(Transcribed page contents)
/---
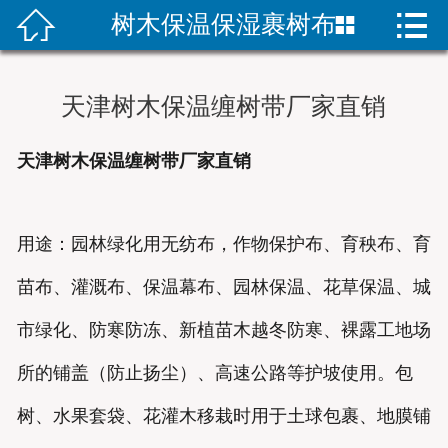


树木保温保湿裹树布


首页
防寒布产品
天津树木保温缠树带厂家直销
防寒布新闻
天津树木保温缠树带厂家直销
绿化防寒布
树木缠树带
用途：园林绿化用无纺布，作物保护布、育秧布、育
苗布、灌溉布、保温幕布、园林保温、花草保温、城
防寒布样品
市绿化、防寒防冻、新植苗木越冬防寒、裸露工地场
联系我们
所的铺盖（防止扬尘）、高速公路等护坡使用。包
树、水果套袋、花灌木移栽时用于土球包裹、地膜铺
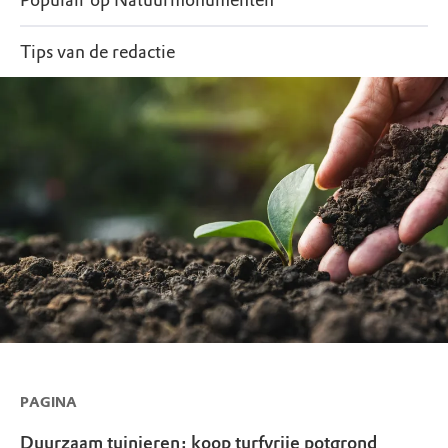
Populair op Natuurmonumenten
Tips van de redactie
PAGINA
Duurzaam tuinieren: koop turfvrije potgrond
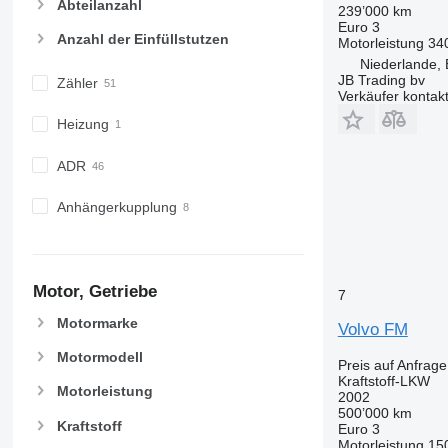
Abteilanzahl
239’000 km
Euro 3
Anzahl der Einfüllstutzen
Motorleistung
34
Niederlande,
JB Trading bv
Zähler
Verkäufer kontak
Heizung
ADR
Anhängerkupplung
Motor, Getriebe
7
Motormarke
Volvo FM
Motormodell
Preis auf Anfrage
Kraftstoff-LKW
Motorleistung
2002
500’000 km
Kraftstoff
Euro 3
Motorleistung
15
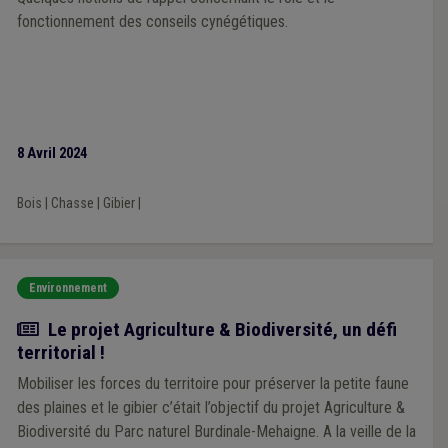
fonctionnement des conseils cynégétiques.
8 Avril 2024
Bois
|
Chasse
|
Gibier
|
Environnement
Article
Le projet Agriculture & Biodiversité, un défi
territorial !
Mobiliser les forces du territoire pour préserver la petite faune
des plaines et le gibier c’était l’objectif du projet Agriculture &
Biodiversité du Parc naturel Burdinale-Mehaigne. A la veille de la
\---
WHAT YOU WILL DO: Your copy should hold only the lines from the line with "Abteilanzahl" through the end of the data above, both ends included, transcribed exactly and without pictures.

RESPONSE AREA:
Abteilanzahl
239’000 km
Euro 3
Anzahl der Einfüllstutzen
Motorleistung
34
Niederlande,
JB Trading bv
Zähler
Verkäufer kontak
Heizung
ADR
Anhängerkupplung
Motor, Getriebe
7
Motormarke
Volvo FM
Motormodell
Preis auf Anfrage
Kraftstoff-LKW
Motorleistung
2002
500’000 km
Kraftstoff
Euro 3
Motorleistung
15
fonctionnement des conseils cynégétiques.
8 Avril 2024
Bois
|
Chasse
|
Gibier
|
Environnement
Article
Le projet Agriculture & Biodiversité, un défi
territorial !
Mobiliser les forces du territoire pour préserver la petite faune
des plaines et le gibier c’était l’objectif du projet Agriculture &
Biodiversité du Parc naturel Burdinale-Mehaigne. A la veille de la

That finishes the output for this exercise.